Haven't posted here in a while as I havent smoked much of anything in 3 or so years, but I'm back!

Moving across the country forced me to leave my GOSM propane smoker behind, so I decided to dive into the electric smoker world and picked up a Big Chief from Cabela's.

Made a custom stand for it at work and doing small batch of my jerky today.

Marinated 24 hours in a mixture of soy sauce, worcestershire, BullsEye Steakhouse Sauce, brown sugar, Tobasco, garlic, onion, black pepper, crushed red pepper, cayenne pepper. Smoked with hickory chunks.

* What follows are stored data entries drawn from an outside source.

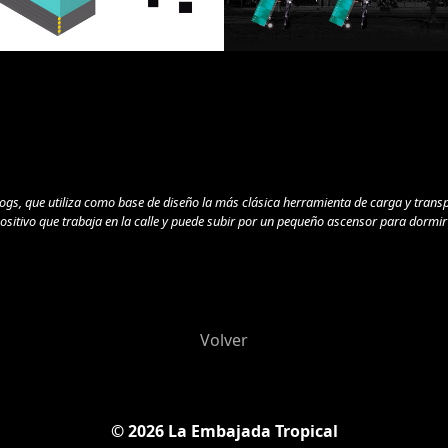
gs, que utiliza como base de diseño la más clásica herramienta de carga y transpo
spositivo que trabaja en la calle y puede subir por un pequeño ascensor para dormir
Volver
© 2026 La Embajada Tropical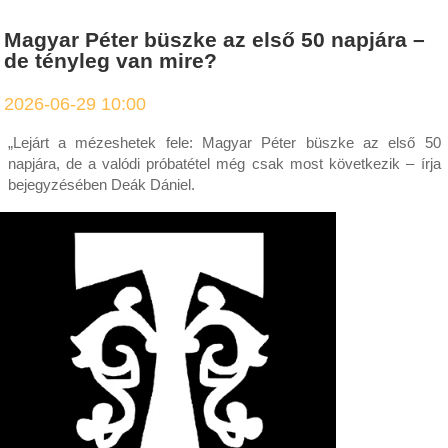
Magyar Péter büszke az első 50 napjára –
de tényleg van mire?
2026-06-29 10:00
„Lejárt a mézeshetek fele: Magyar Péter büszke az első 50
napjára, de a valódi próbatétel még csak most következik – írja
bejegyzésében Deák Dániel.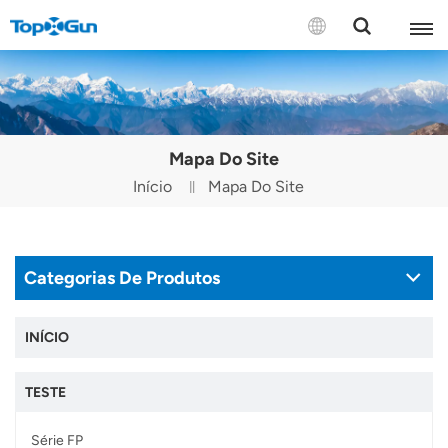
CONTATE-NOS
English
Mapa Do Site
Español
Início
Mapa Do Site
Русский
Português(Portugal)
Categorias De Produtos
Português(Brasil)
INÍCIO
Türkçe
TESTE
Tiếng Việt
Série FP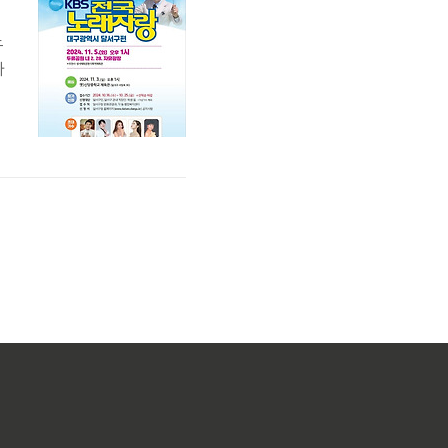
노
자
래
심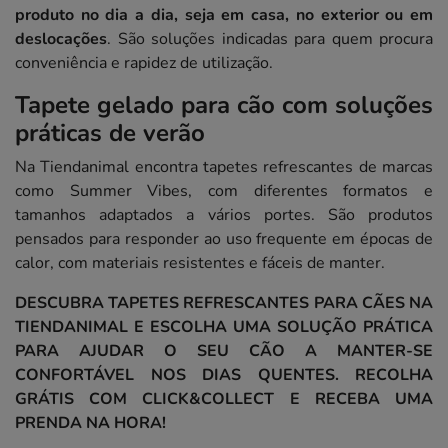
produto no dia a dia, seja em casa, no exterior ou em
deslocações
. São soluções indicadas para quem procura
conveniência e rapidez de utilização.
Tapete gelado para cão com soluções
práticas de verão
Na Tiendanimal encontra tapetes refrescantes de marcas
como Summer Vibes, com diferentes formatos e
tamanhos adaptados a vários portes. São produtos
pensados para responder ao uso frequente em épocas de
calor, com materiais resistentes e fáceis de manter.
DESCUBRA TAPETES REFRESCANTES PARA CÃES NA
TIENDANIMAL E ESCOLHA UMA SOLUÇÃO PRÁTICA
PARA AJUDAR O SEU CÃO A MANTER-SE
CONFORTÁVEL NOS DIAS QUENTES. RECOLHA
GRÁTIS COM CLICK&COLLECT E RECEBA UMA
PRENDA NA HORA!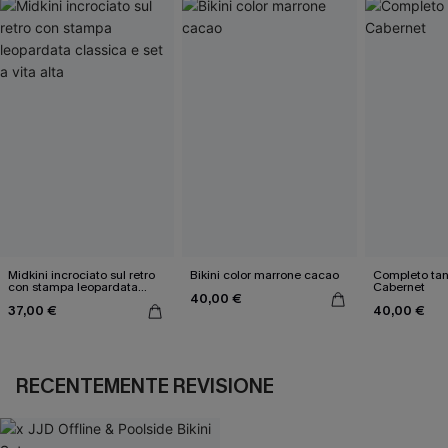
Midkini incrociato sul retro
Bikini color marrone cacao
Completo tan
con stampa leopardata
Cabernet
40,00 €
classica e set a vita alta
37,00 €
40,00 €
RECENTEMENTE REVISIONE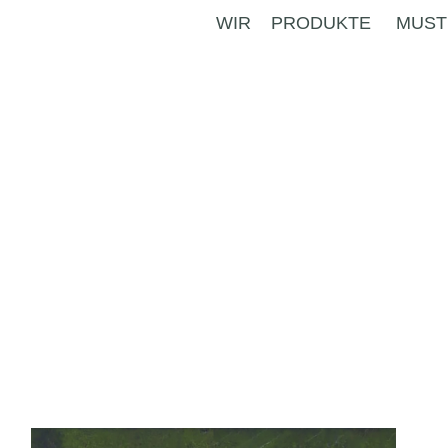
WIR
PRODUKTE
MUST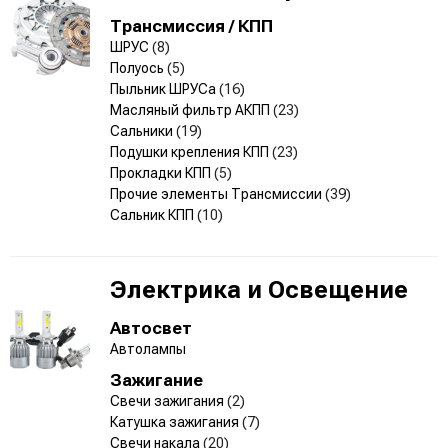
Трансмиссия / КПП
ШРУС
(8)
Полуось
(5)
Пыльник ШРУСа
(16)
Масляный фильтр АКПП
(23)
Сальники
(19)
Подушки крепления КПП
(23)
Прокладки КПП
(5)
Прочие элементы Трансмиссии
(39)
Сальник КПП
(10)
Электрика и Освещение
Автосвет
Автолампы
Зажигание
Свечи зажигания
(2)
Катушка зажигания
(7)
Свечи накала
(20)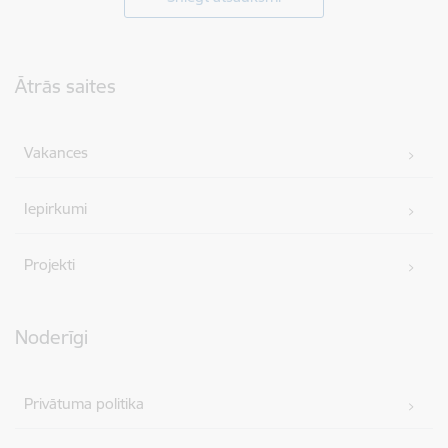
Kājene
Ātrās saites
Vakances
Iepirkumi
Projekti
Noderīgi
Privātuma politika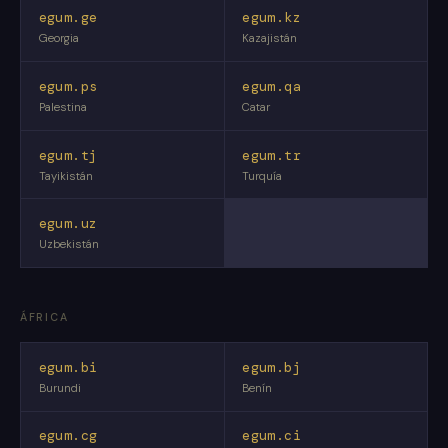
egum.ge
egum.kz
Georgia
Kazajistán
egum.ps
egum.qa
Palestina
Catar
egum.tj
egum.tr
Tayikistán
Turquía
egum.uz
Uzbekistán
ÁFRICA
egum.bi
egum.bj
Burundi
Benín
egum.cg
egum.ci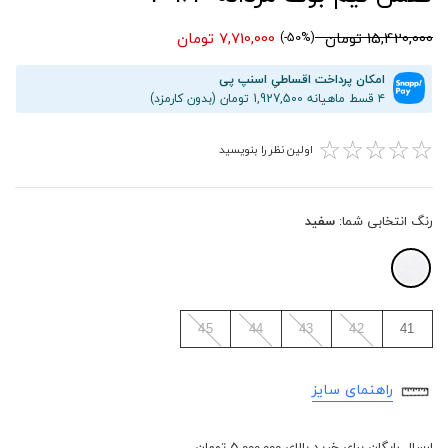
15,420,000 تومان
7,710,000 تومان
(50%-)
امکان پرداخت اقساطیِ اسنپ پی
۴ قسط ماهیانه 1,927,500 تومان (بدون کارمزد)
☆
☆
☆
☆
☆
اولین نظر را بنویسید
رنگ انتخابی شما:
سفید
45
44
43
42
41
راهنمای سایز
ارسال رایگان برای خرید بالای 5,000,000 تومان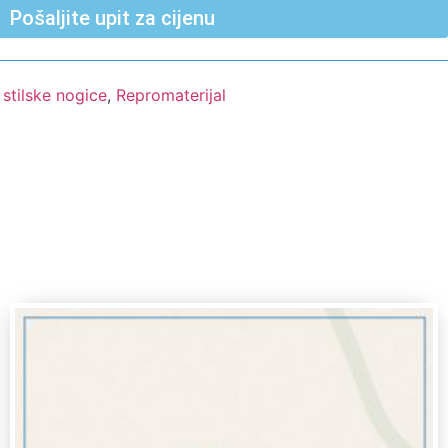
Pošaljite upit za cijenu
 stilske nogice
,
Repromaterijal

Would love to hear about others' experiences with the Big Chief and jerky.

I will post some more pics througout the day.













IMG-20141004-00309.jpg



__ dukeburger
__ Oct 4, 2014


















IMG-20141004-00308.jpg



__ dukeburger
__ Oct 4, 2014


----------



## dukeburger (Oct 4, 2014)

Almost 5 hours in. Turning out real nice so far, much easier to keep the temps down than in my GOSM. Thinking of letting it dry with no smoke until the bend test passes.













IMG-20141004-00311.jpg



__ dukeburger
__ Oct 4, 2014


----------



## dirtsailor2003 (Oct 4, 2014)

Looking good. Sold my Big Chief before a move years ago(wish I hadn't). Smoked a bunch of salmon, fish jerky, and beef jerky. So much that I wore out the burner. Just used a hot plate after that. Good smokers. If you haven't already tossed it Keep the box so you can cold smoke cheese and other things like bacon!


----------



## dukeburger (Oct 4, 2014)

I still have the box. I'm itching to try out some smoked cheese and bacon this winter!


----------



## themule69 (Oct 4, 2014)

It looks tasty. You will be eating good soon. You will also love the smoked cheese.

Happy smoken.

David


----------



## rob sicc (Oct 4, 2014)

Nice looking jerky.  Great job and nice Qview.


----------



## dukeburger (Oct 4, 2014)

Thanks guys. Bend test passed at 10 hours!

I must say I'm a big fan of the Big Chief after this "trial run".

Jerky tastes great, but I may tweak the recipe a tad. Has anyone tried maple syrup in their mix? It's something I may try next.

Can't wait to do more Q-views in the future.

Final product:













IMG-20141004-00314.jpg



__ dukeburger
__ Oct 4, 2014


----------



## crazymoon (Oct 8, 2014)

I still have a big chief out in the garage but it doesn't see use anymore. It always worked great but wasn't insulated so I had to stick it in the living room fireplace to smoke in cool temps. Your jerky looks great,as I always say beer and jerky means life is good !


----------



## dirtsailor2003 (Oct 8, 2014)

When you get to try some cold smoking, look into getting an AMNTS, or AMNPS from AmazN Smokers. The chief does okay with the chips and pan, but for longer smokes the above smoke generators will work better. Plus you'll have very minimal heat gain.


----------



## crazymoon (Oct 9, 2014)

dirtsailor2003 said:


> When you get to try some cold smoking, look into getting an AMNTS, or AMNPS from AmazN Smokers. The chief does okay with the chips and pan, but for longer smokes the above smoke generators will work better. Plus you'll have very minimal heat gain.


 I like your idea ,I could use my Chief w/AMNPS and no electricity as my cold smoker. Thanks !


----------